— Problem to solve —
Where a line contains the word "About", copy that line from the records below.

----

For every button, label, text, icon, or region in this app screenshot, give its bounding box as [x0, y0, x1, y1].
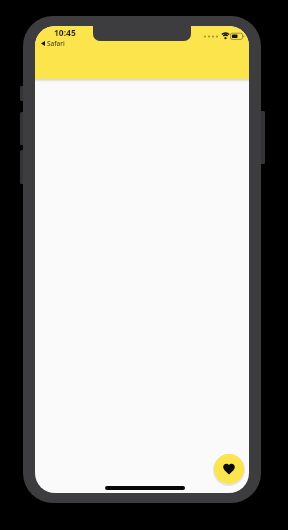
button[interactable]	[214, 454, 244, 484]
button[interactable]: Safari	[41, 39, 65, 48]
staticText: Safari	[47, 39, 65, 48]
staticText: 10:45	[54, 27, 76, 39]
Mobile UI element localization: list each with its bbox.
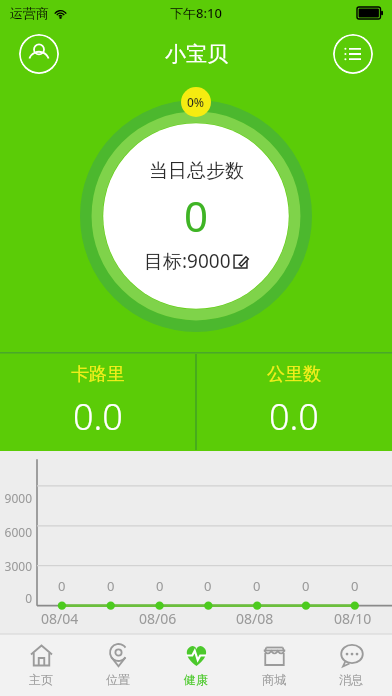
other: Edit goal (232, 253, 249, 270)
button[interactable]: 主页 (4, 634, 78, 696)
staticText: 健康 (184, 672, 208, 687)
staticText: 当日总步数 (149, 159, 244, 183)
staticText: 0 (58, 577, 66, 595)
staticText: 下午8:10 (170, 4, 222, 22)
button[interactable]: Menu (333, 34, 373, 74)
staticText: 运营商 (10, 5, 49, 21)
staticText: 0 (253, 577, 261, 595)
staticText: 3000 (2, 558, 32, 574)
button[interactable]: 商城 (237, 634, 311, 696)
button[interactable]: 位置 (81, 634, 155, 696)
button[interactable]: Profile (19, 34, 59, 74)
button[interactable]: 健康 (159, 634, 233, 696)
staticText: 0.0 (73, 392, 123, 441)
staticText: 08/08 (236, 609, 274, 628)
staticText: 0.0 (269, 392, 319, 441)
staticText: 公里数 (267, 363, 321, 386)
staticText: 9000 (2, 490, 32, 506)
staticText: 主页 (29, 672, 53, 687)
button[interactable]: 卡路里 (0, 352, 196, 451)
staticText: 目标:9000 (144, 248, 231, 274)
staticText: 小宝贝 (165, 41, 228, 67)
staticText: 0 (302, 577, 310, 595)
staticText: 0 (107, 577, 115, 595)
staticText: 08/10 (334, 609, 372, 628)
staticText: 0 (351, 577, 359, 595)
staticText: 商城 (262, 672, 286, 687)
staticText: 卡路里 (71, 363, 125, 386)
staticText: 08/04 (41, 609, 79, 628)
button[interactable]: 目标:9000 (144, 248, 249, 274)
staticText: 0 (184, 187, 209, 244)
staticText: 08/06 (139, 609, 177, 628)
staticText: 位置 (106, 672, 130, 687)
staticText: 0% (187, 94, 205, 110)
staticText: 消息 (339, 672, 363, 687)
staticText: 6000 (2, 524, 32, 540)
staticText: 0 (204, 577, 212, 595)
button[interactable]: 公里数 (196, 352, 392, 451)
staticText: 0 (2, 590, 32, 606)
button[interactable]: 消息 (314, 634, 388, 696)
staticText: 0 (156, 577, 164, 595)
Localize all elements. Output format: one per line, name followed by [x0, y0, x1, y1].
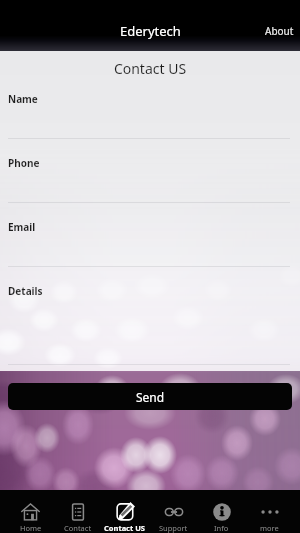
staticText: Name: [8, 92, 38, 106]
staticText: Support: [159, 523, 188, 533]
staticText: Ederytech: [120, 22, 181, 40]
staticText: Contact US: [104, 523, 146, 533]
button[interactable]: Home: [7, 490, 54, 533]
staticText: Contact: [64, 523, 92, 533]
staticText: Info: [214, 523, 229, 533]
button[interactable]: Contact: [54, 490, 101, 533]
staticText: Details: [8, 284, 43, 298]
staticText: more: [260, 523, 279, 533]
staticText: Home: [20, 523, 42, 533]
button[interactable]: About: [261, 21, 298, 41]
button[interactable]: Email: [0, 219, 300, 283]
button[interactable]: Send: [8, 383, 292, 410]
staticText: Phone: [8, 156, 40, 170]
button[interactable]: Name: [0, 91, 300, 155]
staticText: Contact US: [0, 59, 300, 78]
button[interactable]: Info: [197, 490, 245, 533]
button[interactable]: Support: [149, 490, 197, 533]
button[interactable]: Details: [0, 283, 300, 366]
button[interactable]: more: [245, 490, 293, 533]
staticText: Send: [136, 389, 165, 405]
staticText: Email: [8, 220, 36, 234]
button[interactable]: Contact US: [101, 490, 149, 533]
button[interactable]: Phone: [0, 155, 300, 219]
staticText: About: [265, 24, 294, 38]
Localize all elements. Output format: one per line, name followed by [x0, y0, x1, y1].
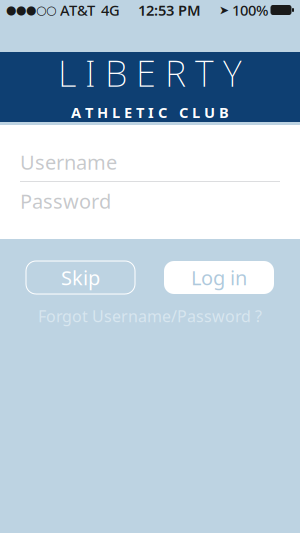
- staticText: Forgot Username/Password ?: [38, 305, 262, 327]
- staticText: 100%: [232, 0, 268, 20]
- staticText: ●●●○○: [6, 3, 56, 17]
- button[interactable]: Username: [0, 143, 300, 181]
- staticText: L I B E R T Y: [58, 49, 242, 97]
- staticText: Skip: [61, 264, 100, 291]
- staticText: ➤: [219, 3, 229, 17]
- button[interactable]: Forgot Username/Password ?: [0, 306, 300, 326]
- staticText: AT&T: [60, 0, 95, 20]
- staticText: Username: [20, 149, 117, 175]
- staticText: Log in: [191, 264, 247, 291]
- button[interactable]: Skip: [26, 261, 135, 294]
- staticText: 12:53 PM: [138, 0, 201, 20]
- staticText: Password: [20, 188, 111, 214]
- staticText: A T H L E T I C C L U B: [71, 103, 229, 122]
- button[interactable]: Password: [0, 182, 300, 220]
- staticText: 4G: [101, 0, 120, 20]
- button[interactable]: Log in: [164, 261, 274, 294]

----

— Exercise response —
button[interactable]: About: [261, 21, 298, 41]
staticText: About: [265, 24, 294, 38]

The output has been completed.